Updated on 2024-12-18 GMT+08:00

Creating and Managing GaussDB(DWS) Partitioned Tables

Partitioning refers to splitting what is logically one large table into smaller physical pieces based on specific schemes. The table based on the logic is called a partition cable, and a physical piece is called a partition. Data is stored on these smaller physical pieces, namely, partitions, instead of the larger logical partitioned table. During conditional query, the system scans only the partitions that meet the conditions rather than scanning the entire table improving query performance.

Advantages of partitioned tables:

  • Improved query performance. You can search in specific partitions, improving the search efficiency.
  • Enhanced availability. If a partition is faulty, data in other partitions is still available.
  • Improved maintainability. For expired historical data that needs to be periodically deleted, you can quickly delete it by dropping or truncate partitions.

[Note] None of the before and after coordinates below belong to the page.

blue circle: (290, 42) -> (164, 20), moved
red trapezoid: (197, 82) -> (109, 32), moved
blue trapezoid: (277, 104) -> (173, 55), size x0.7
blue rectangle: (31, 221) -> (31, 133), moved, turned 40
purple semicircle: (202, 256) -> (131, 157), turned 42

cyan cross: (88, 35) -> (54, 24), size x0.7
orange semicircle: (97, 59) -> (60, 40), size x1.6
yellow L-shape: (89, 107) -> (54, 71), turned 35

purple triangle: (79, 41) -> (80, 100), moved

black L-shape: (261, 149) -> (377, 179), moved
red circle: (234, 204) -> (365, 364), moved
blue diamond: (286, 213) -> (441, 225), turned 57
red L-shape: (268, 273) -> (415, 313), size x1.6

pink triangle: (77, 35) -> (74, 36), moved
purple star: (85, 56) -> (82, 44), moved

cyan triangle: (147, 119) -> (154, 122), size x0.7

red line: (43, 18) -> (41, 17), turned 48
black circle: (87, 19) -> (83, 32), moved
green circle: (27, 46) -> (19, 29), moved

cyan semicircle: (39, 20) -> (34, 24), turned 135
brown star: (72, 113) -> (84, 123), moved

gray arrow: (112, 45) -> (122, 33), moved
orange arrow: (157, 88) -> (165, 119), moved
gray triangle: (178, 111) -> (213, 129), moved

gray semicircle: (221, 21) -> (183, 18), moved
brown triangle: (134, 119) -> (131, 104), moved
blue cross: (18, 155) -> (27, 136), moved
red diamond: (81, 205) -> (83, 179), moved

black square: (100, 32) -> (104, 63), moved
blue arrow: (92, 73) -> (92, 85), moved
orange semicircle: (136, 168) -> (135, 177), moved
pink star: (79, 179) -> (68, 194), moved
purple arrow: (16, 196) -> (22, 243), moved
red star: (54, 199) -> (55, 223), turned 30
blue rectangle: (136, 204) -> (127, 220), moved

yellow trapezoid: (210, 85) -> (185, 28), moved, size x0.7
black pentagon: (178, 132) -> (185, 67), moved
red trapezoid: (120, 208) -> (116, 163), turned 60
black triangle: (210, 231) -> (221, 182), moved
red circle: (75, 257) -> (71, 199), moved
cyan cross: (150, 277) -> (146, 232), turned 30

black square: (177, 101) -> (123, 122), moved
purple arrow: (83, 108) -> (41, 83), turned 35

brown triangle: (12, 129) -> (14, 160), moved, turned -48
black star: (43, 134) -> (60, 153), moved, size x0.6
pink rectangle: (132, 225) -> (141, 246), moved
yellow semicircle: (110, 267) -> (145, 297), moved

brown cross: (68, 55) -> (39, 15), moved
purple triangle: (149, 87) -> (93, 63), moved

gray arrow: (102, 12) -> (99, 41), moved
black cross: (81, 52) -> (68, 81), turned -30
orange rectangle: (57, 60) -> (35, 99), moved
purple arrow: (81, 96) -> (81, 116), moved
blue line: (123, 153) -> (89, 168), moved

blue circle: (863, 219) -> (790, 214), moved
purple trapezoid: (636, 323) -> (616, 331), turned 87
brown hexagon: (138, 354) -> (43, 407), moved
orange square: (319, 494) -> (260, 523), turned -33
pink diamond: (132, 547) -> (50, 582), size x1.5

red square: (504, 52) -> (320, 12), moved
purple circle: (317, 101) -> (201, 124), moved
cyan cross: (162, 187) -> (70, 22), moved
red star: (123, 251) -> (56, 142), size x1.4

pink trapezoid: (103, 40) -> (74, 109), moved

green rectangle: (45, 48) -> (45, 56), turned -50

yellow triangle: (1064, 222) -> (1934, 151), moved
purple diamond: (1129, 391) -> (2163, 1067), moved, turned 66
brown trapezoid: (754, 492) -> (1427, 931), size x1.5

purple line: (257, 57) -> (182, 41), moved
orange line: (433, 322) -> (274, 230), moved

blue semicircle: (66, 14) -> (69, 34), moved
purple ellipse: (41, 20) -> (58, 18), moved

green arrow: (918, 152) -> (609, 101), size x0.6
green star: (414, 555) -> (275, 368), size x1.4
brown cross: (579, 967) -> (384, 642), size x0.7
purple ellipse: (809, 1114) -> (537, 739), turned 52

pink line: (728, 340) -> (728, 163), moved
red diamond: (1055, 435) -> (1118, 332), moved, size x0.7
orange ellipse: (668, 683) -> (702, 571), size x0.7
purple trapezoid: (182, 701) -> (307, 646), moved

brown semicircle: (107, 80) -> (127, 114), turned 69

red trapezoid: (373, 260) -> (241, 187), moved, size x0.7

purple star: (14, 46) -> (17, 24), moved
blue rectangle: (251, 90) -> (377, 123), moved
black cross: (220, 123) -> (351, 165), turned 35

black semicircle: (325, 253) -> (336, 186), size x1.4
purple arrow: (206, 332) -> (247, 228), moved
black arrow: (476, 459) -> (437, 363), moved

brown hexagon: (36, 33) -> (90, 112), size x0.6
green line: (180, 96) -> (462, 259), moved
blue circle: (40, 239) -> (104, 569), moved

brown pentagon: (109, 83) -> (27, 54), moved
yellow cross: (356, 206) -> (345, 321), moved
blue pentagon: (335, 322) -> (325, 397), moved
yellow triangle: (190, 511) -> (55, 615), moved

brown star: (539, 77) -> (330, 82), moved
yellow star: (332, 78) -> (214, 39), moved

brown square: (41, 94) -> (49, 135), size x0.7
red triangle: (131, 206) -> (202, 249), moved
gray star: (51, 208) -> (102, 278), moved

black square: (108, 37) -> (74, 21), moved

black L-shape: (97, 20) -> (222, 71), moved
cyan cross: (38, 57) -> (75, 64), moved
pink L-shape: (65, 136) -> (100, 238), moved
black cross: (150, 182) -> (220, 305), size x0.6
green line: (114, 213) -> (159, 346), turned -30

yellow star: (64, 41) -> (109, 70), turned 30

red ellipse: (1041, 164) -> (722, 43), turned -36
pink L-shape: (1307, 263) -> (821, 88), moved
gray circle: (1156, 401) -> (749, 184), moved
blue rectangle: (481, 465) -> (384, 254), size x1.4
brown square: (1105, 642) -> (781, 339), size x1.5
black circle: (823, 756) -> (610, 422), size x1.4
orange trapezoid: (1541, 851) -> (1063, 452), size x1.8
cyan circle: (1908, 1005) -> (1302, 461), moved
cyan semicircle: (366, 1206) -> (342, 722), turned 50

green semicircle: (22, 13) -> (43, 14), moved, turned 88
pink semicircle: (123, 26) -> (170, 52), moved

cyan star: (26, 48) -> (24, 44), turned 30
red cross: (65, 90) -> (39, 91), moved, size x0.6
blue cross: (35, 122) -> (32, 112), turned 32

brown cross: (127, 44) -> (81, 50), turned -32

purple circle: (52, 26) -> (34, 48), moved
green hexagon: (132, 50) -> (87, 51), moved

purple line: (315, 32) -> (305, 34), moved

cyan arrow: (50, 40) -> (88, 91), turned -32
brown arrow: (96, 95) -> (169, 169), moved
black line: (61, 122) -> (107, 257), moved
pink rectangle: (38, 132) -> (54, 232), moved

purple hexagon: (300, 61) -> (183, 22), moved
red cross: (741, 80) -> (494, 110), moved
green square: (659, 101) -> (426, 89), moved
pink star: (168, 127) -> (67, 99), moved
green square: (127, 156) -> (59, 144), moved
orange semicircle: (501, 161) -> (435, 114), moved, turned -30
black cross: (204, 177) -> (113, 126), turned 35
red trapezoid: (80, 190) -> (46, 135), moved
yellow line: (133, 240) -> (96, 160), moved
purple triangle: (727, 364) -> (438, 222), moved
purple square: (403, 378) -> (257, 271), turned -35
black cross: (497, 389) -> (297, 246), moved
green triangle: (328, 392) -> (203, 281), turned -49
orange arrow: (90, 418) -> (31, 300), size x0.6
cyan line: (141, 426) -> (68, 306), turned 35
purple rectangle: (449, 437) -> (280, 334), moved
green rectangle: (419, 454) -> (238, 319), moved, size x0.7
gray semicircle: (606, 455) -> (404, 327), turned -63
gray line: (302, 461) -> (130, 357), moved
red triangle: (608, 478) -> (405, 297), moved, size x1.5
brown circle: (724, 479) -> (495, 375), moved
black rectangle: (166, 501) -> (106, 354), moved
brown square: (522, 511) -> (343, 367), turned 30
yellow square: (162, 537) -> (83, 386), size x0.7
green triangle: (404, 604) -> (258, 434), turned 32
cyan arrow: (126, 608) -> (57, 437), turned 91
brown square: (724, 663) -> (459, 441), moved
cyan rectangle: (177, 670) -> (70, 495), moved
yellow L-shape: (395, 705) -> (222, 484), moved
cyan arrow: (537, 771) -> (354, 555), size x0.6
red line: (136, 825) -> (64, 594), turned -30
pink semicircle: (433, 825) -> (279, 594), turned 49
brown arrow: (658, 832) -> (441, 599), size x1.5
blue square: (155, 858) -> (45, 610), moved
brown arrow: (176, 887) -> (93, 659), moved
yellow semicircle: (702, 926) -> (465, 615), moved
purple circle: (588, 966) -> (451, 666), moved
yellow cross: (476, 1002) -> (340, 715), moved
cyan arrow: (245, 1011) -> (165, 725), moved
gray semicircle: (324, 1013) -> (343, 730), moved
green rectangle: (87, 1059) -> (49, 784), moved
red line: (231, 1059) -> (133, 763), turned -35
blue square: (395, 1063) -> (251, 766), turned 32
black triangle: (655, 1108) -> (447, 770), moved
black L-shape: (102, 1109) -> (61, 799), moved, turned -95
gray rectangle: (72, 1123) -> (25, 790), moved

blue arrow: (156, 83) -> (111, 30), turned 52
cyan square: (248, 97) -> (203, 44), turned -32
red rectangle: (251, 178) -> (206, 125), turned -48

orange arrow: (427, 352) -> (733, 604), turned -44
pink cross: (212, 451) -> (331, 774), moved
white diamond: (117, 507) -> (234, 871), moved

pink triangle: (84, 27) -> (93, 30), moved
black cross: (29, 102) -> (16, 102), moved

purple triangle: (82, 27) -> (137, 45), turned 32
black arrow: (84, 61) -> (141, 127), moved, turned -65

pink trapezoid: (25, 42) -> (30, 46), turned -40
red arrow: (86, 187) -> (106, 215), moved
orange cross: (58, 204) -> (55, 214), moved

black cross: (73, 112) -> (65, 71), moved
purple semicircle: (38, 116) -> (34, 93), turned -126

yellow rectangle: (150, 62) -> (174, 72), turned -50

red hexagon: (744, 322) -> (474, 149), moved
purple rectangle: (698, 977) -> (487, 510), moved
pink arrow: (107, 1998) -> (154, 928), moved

Supported Table Partition Types

  • Range partitioning: partitions are created based on a numeric range, for example, by date or price range.
  • List partitioning: partitions are created based on a list of values, such as sales scope or product attribute. Only clusters of 8.1.3 and later versions support this function.

Choosing to Partition a Table

You can choose to partition a table when the table has the following characteristics:

  • There are obvious ranges among the fields of the table.

    A table is partitioned based on obvious rangeable fields. Generally, columns such as date, area, and value are used for partitioning. The time column is most commonly used.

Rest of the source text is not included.